PROBLEM: Lines to restate from the data below: from the one containing "2001年至2011年在重庆友" to the one containing "简介：毕业于四川畜牧兽医", both included. Give them again exactly, and only them.

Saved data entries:
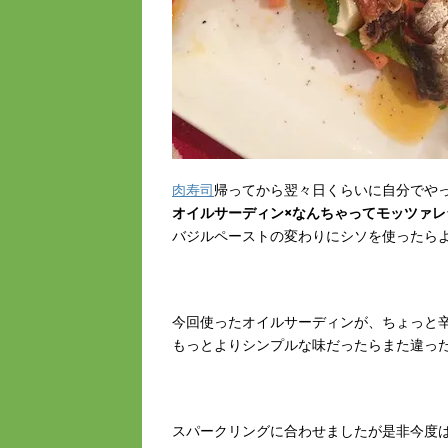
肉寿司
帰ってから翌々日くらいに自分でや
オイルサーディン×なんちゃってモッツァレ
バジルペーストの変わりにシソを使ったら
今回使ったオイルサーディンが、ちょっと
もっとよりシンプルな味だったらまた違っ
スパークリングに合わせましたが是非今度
==
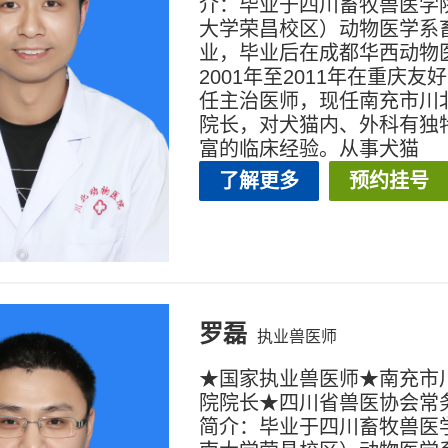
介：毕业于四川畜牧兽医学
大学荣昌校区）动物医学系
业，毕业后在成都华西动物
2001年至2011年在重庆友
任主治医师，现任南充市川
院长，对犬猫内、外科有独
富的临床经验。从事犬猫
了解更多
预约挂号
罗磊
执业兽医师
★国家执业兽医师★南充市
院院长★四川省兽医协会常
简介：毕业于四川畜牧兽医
---
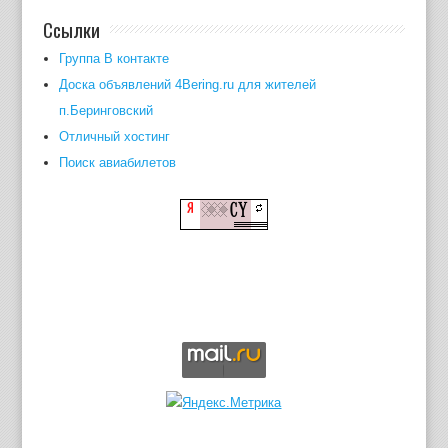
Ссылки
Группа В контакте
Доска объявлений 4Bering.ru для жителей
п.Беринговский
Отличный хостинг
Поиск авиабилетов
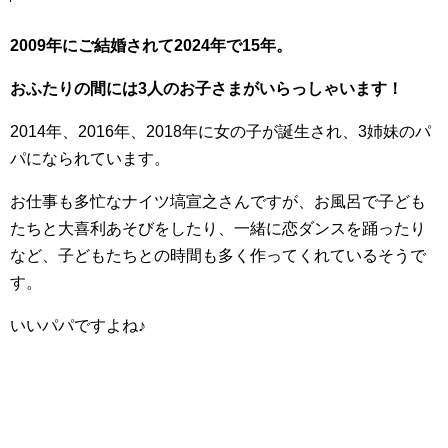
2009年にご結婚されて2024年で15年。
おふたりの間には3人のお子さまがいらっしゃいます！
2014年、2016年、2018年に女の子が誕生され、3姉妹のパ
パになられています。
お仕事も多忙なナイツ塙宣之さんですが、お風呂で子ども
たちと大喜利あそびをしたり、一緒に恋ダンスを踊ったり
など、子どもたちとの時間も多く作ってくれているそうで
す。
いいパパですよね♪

YOUR RESPONSE:
2001年至2011年在重庆友
任主治医师，现任南充市川
院长，对犬猫内、外科有独
富的临床经验。从事犬猫
了解更多
预约挂号
罗磊
执业兽医师
★国家执业兽医师★南充市
院院长★四川省兽医协会常
简介：毕业于四川畜牧兽医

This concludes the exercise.